Page-level text extractions:
Start of Block

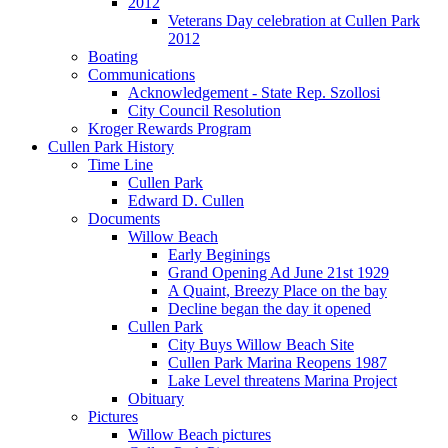
2012
Veterans Day celebration at Cullen Park
2012
Boating
Communications
Acknowledgement - State Rep. Szollosi
City Council Resolution
Kroger Rewards Program
Cullen Park History
Time Line
Cullen Park
Edward D. Cullen
Documents
Willow Beach
Early Beginings
Grand Opening Ad June 21st 1929
A Quaint, Breezy Place on the bay
Decline began the day it opened
Cullen Park
City Buys Willow Beach Site
Cullen Park Marina Reopens 1987
Lake Level threatens Marina Project
Obituary
Pictures
Willow Beach pictures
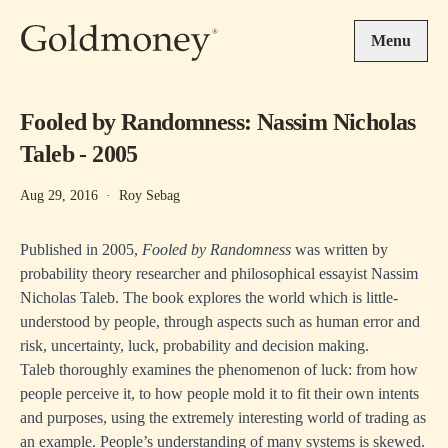
Skip to main content
Menu
Fooled by Randomness: Nassim Nicholas
Taleb - 2005
Aug 29, 2016
·
Roy Sebag
Published in 2005,
Fooled by Randomness
was written by
probability theory researcher and philosophical essayist Nassim
Nicholas Taleb. The book explores the world which is little-
understood by people, through aspects such as human error and
risk, uncertainty, luck, probability and decision making.
Taleb thoroughly examines the phenomenon of luck: from how
people perceive it, to how people mold it to fit their own intents
and purposes, using the extremely interesting world of trading as
an example. People’s understanding of many systems is skewed.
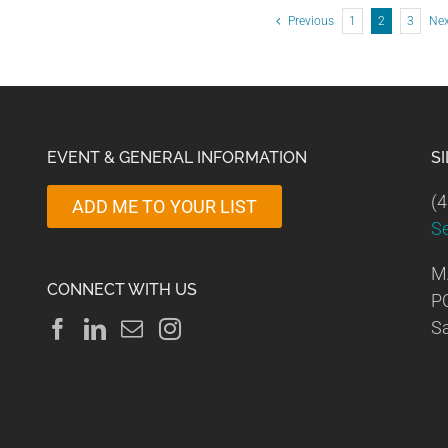
Previous
1
2
3
Ne
EVENT & GENERAL INFORMATION
S
(4
ADD ME TO YOUR LIST
S
M
CONNECT WITH US
P
Sa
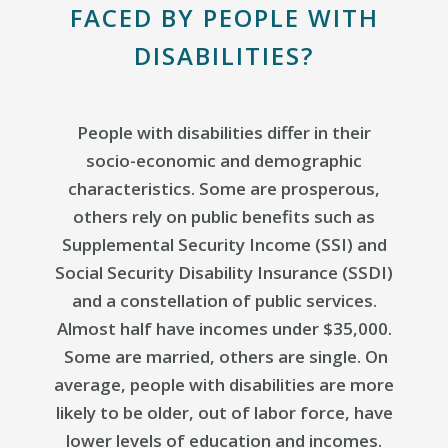
FACED BY PEOPLE WITH
DISABILITIES?
People with disabilities differ in their
socio-economic and demographic
characteristics. Some are prosperous,
others rely on public benefits such as
Supplemental Security Income (SSI) and
Social Security Disability Insurance (SSDI)
and a constellation of public services.
Almost half have incomes under $35,000.
Some are married, others are single. On
average, people with disabilities are more
likely to be older, out of labor force, have
lower levels of education and incomes.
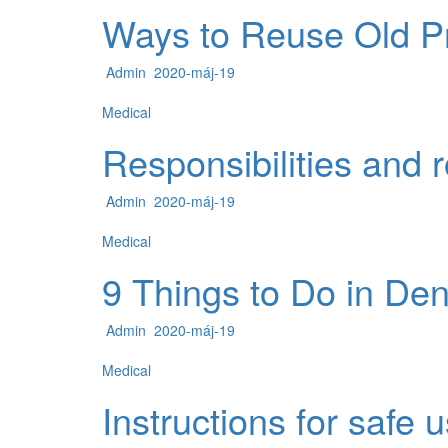
Ways to Reuse Old Pr
Admin
2020-máj-19
Medical
Responsibilities and r
Admin
2020-máj-19
Medical
9 Things to Do in Den
Admin
2020-máj-19
Medical
Instructions for safe 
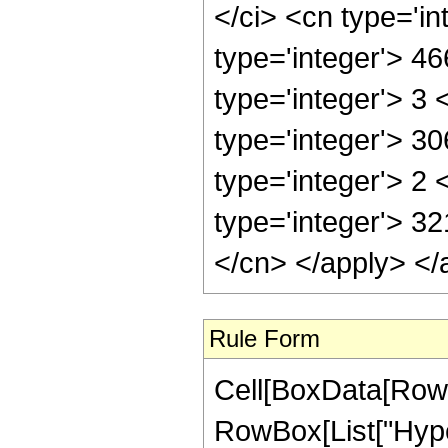
</ci> <cn type='i
type='integer'> 4
type='integer'> 3
type='integer'> 3
type='integer'> 2
type='integer'> 32
</cn> </apply> </
Rule Form
Cell[BoxData[RowB
RowBox[List["Hype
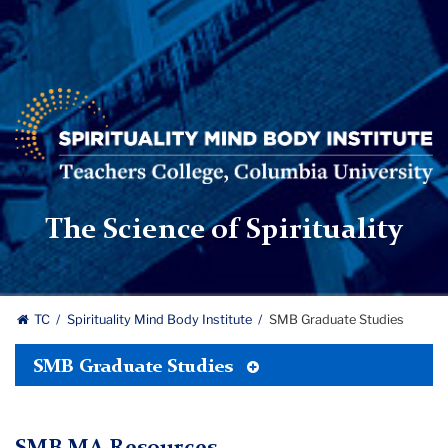
Spirituality
Mind
Body
Institute
|
Teachers
The Science of Spirituality
College,
Columbia
University
TC
Spirituality Mind Body Institute
SMB Graduate Studies
Toggle
SMB Graduate Studies
Tertiary
Menu
SMB MA Resources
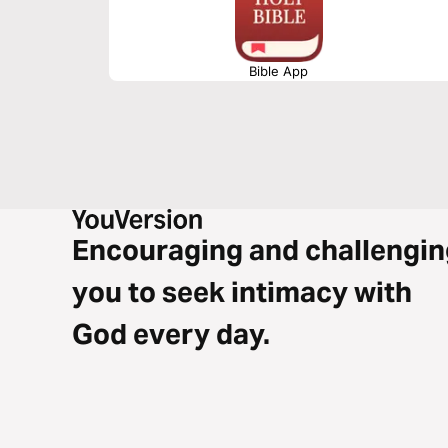
Bible App
Encouraging and challengin
you to seek intimacy with
God every day.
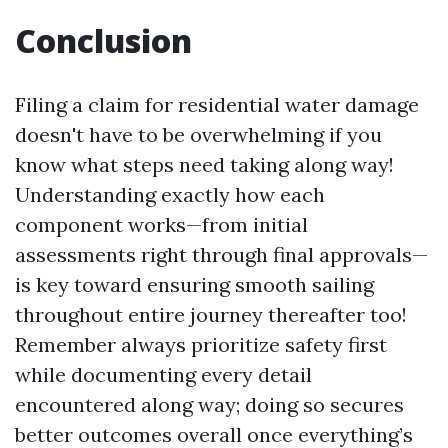
Conclusion
Filing a claim for residential water damage
doesn't have to be overwhelming if you
know what steps need taking along way!
Understanding exactly how each
component works—from initial
assessments right through final approvals—
is key toward ensuring smooth sailing
throughout entire journey thereafter too!
Remember always prioritize safety first
while documenting every detail
encountered along way; doing so secures
better outcomes overall once everything’s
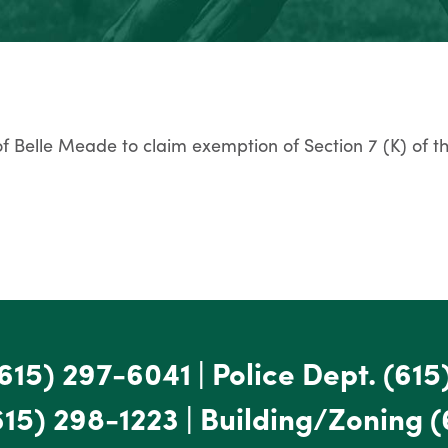
 of Belle Meade to claim exemption of Section 7 (K) of t
615) 297-6041
|
Police Dept.
(615
615) 298-1223
|
Building/Zoning
(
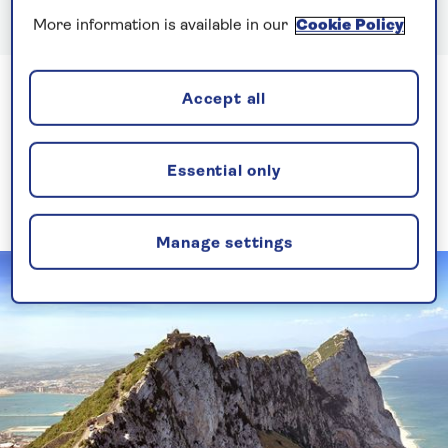
More information is available in our
Cookie Policy
Accept all
Where’s the best place to
cruise in April?
Essential only
Discover the destinations to visit on a April cruise.
Manage settings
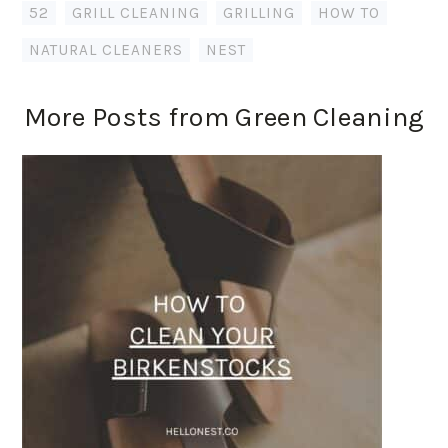
52
,
GRILL CLEANING
,
GRILLING
,
HOW TO
,
NATURAL CLEANERS
,
NEST
More Posts from Green Cleaning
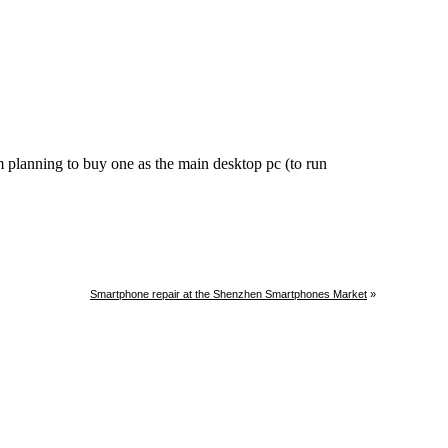
Smartphone repair at the Shenzhen Smartphones Market
»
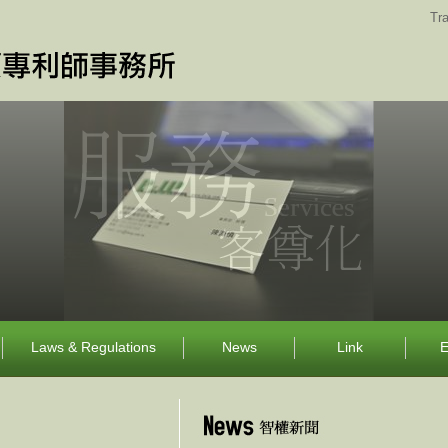
Tra
Laws & Regulations
News
Link
E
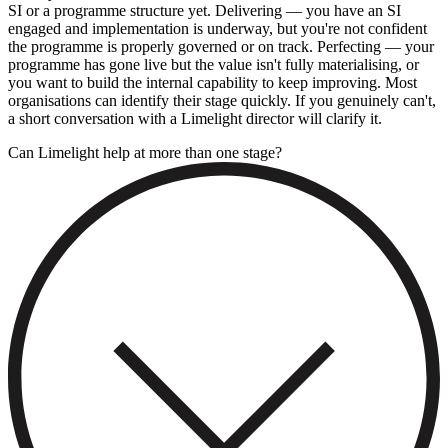
SI or a programme structure yet. Delivering — you have an SI
engaged and implementation is underway, but you're not confident
the programme is properly governed or on track. Perfecting — your
programme has gone live but the value isn't fully materialising, or
you want to build the internal capability to keep improving. Most
organisations can identify their stage quickly. If you genuinely can't,
a short conversation with a Limelight director will clarify it.
Can Limelight help at more than one stage?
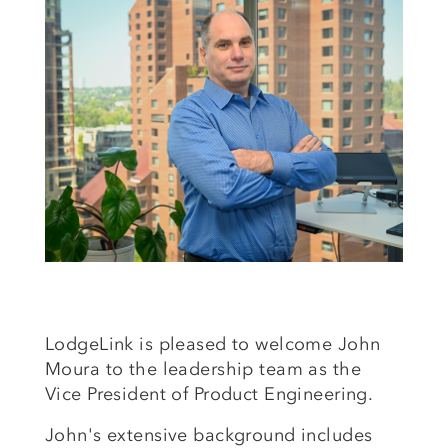
LodgeLink is pleased to welcome John
Moura to the leadership team as the
Vice President of Product Engineering.
John's extensive background includes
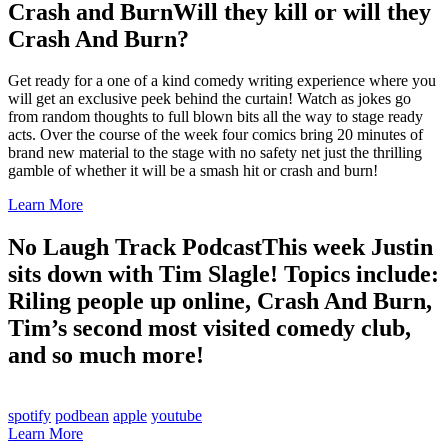
Crash and Burn
Will they kill or will they
Crash And Burn?
Get ready for a one of a kind comedy writing experience where you
will get an exclusive peek behind the curtain! Watch as jokes go
from random thoughts to full blown bits all the way to stage ready
acts. Over the course of the week four comics bring 20 minutes of
brand new material to the stage with no safety net just the thrilling
gamble of whether it will be a smash hit or crash and burn!
Learn More
No Laugh Track Podcast
This week Justin
sits down with Tim Slagle! Topics include:
Riling people up online, Crash And Burn,
Tim’s second most visited comedy club,
and so much more!
spotify
podbean
apple
youtube
Learn More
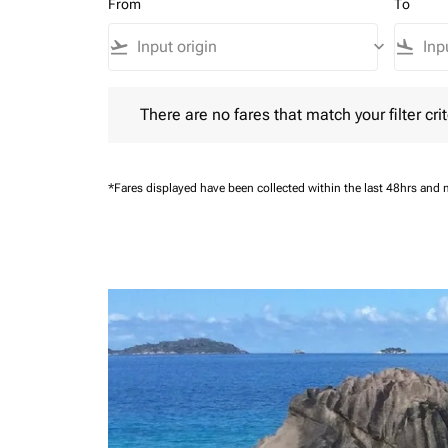
From
To
flight_takeoff
keyboard_arrow_down
flight_land
There are no fares that match your filter criteria.
There are no fares that match your filter crit
*Fares displayed have been collected within the last 48hrs and 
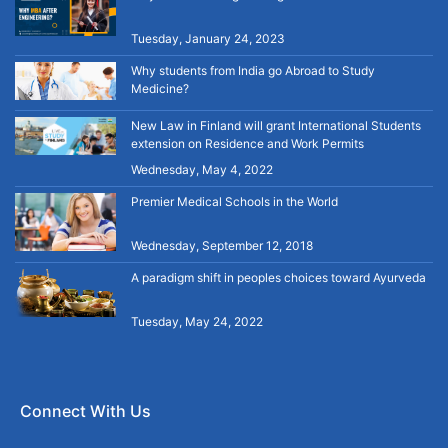
Tuesday, January 24, 2023
Why students from India go Abroad to Study
Medicine?
New Law in Finland will grant International Students
extension on Residence and Work Permits
Wednesday, May 4, 2022
Premier Medical Schools in the World
Wednesday, September 12, 2018
A paradigm shift in peoples choices toward Ayurveda
Tuesday, May 24, 2022
Connect With Us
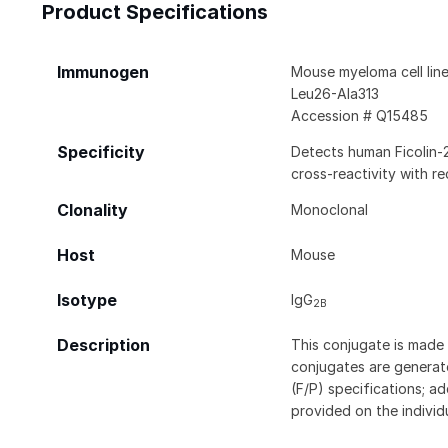
Product Specifications
Immunogen
Mouse myeloma cell lin
Leu26-Ala313
Accession # Q15485
Specificity
Detects human Ficolin-2
cross-reactivity with r
Clonality
Monoclonal
Host
Mouse
Isotype
IgG
2B
Description
This conjugate is made 
conjugates are generate
(F/P) specifications; a
provided on the individ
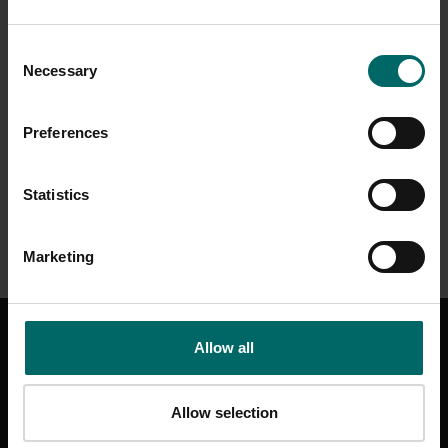
Consent
Necessary
Selection
Preferences
Statistics
Marketing
GET IN TOUCH
Allow all
CONTACT US
HELP & SUPPORT
Allow selection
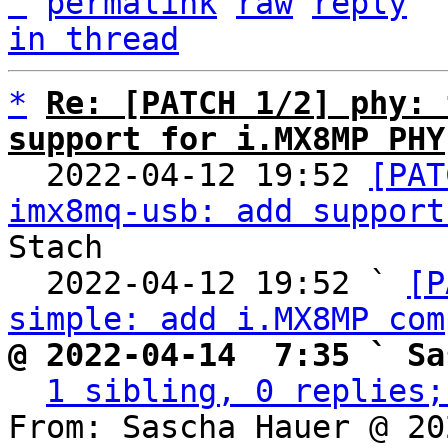
^
permalink
raw
reply
in thread
*
Re: [PATCH 1/2] phy: 
support for i.MX8MP PHY

  2022-04-12 19:52 
[PAT
imx8mq-usb: add support
Stach

  2022-04-12 19:52 ` 
[P
simple: add i.MX8MP com
@ 2022-04-14  7:35 ` Sa
1 sibling, 0 replies;
From: Sascha Hauer @ 20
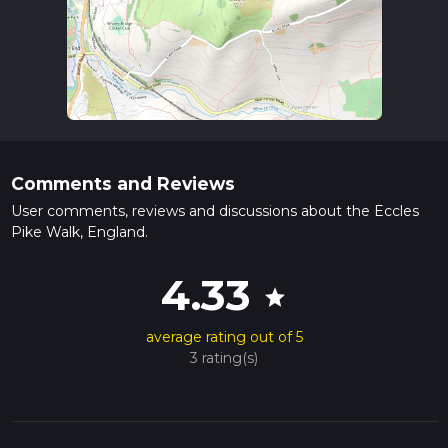
Comments and Reviews
User comments, reviews and discussions about the Eccles
Pike Walk, England.
4.33
star
average rating out of 5
3 rating(s)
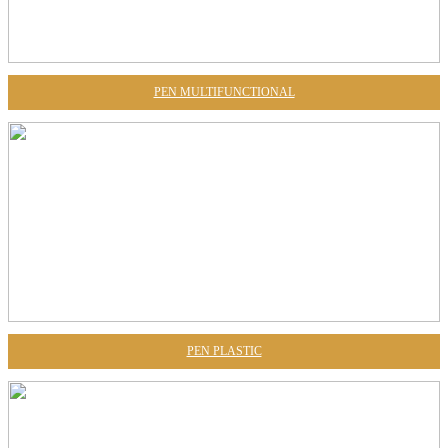
PEN MULTIFUNCTIONAL
PEN PLASTIC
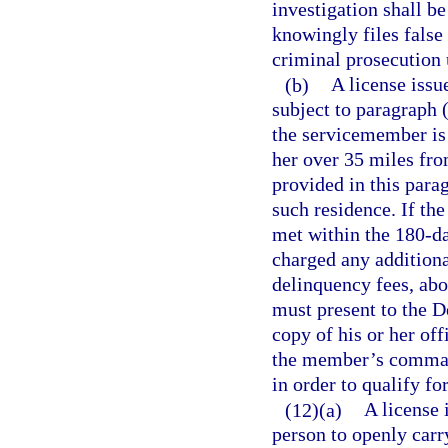
investigation shall b
knowingly files false
criminal prosecution 
(b)
A license issu
subject to paragraph 
the servicemember is 
her over 35 miles fro
provided in this parag
such residence. If th
met within the 180-d
charged any additional
delinquency fees, ab
must present to the 
copy of his or her off
the member’s command
in order to qualify fo
(12)(a)
A license 
person to openly carr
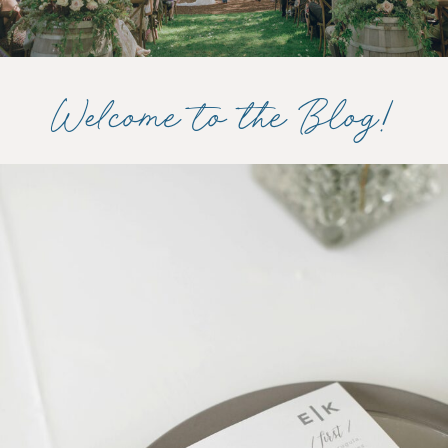
Welcome to the Blog!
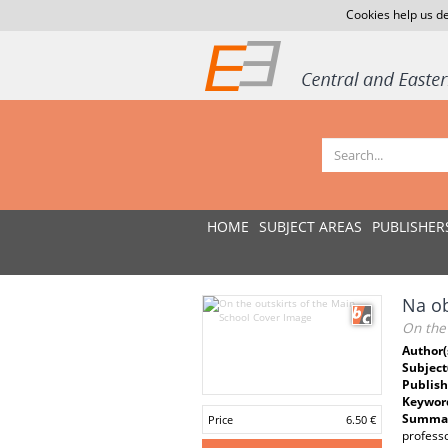
Cookies help us de
HOME
SUBJECT AREAS
PUBLISHER
Na ob
On the 
Author(
Subject
Publish
Keywor
Summar
Price
6.50 €
professo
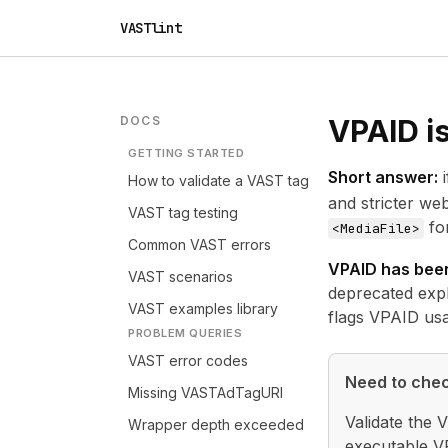
VASTlint
DOCS
VPAID is
GETTING STARTED
Short answer:
i
How to validate a VAST tag
and stricter w
VAST tag testing
fo
<MediaFile>
Common VAST errors
VPAID has been
VAST scenarios
deprecated
exp
VAST examples library
flags VPAID usa
PROBLEM QUERIES
VAST error codes
Need to chec
Missing VASTAdTagURI
Validate the 
Wrapper depth exceeded
executable VP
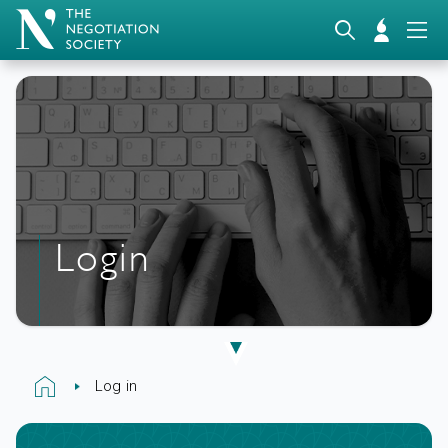
Login
Log in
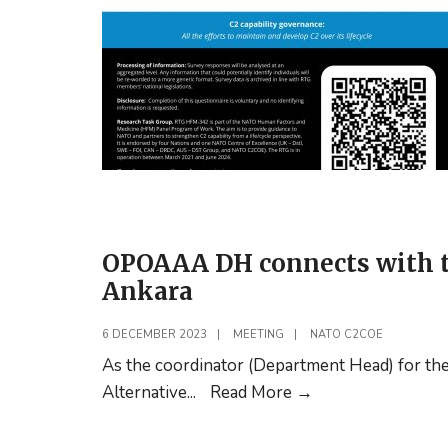
OPOAAA DH connects with t
Ankara
6 DECEMBER 2023
|
MEETING
|
NATO C2COE
As the coordinator (Department Head) for th
OPOAAA
Alternative
...
Read More
→
DH
connects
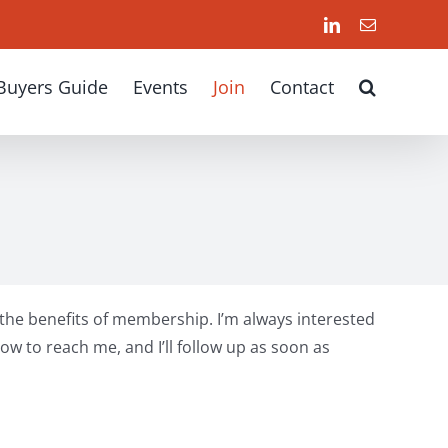
LinkedIn
Email
Buyers Guide
Events
Join
Contact
d the benefits of membership. I’m always interested
ow to reach me, and I’ll follow up as soon as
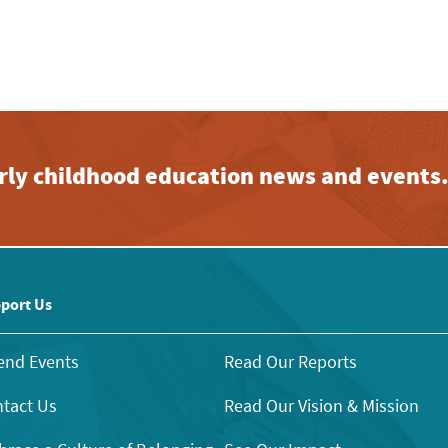
early childhood education news and events
port Us
end Events
Read Our Reports
tact Us
Read Our Vision & Mission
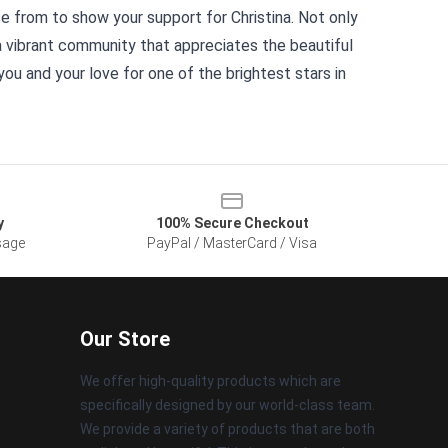
e from to show your support for Christina. Not only
f a vibrant community that appreciates the beautiful
ou and your love for one of the brightest stars in
y
100% Secure Checkout
sage
PayPal / MasterCard / Visa
Our Store
We offer high-quality products which are
specifically designed by our world-class team.
We provide a variety of products that are both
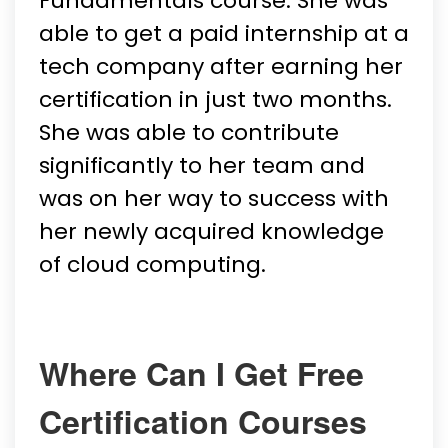
Fundamentals course. She was
able to get a paid internship at a
tech company after earning her
certification in just two months.
She was able to contribute
significantly to her team and
was on her way to success with
her newly acquired knowledge
of cloud computing.
Where Can I Get Free
Certification Courses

End of Block

Output, and output only, the lines from the one containing "able to get a paid internship at a" through the last line of the data above.

• Response to this task:
able to get a paid internship at a
tech company after earning her
certification in just two months.
She was able to contribute
significantly to her team and
was on her way to success with
her newly acquired knowledge
of cloud computing.
Where Can I Get Free
Certification Courses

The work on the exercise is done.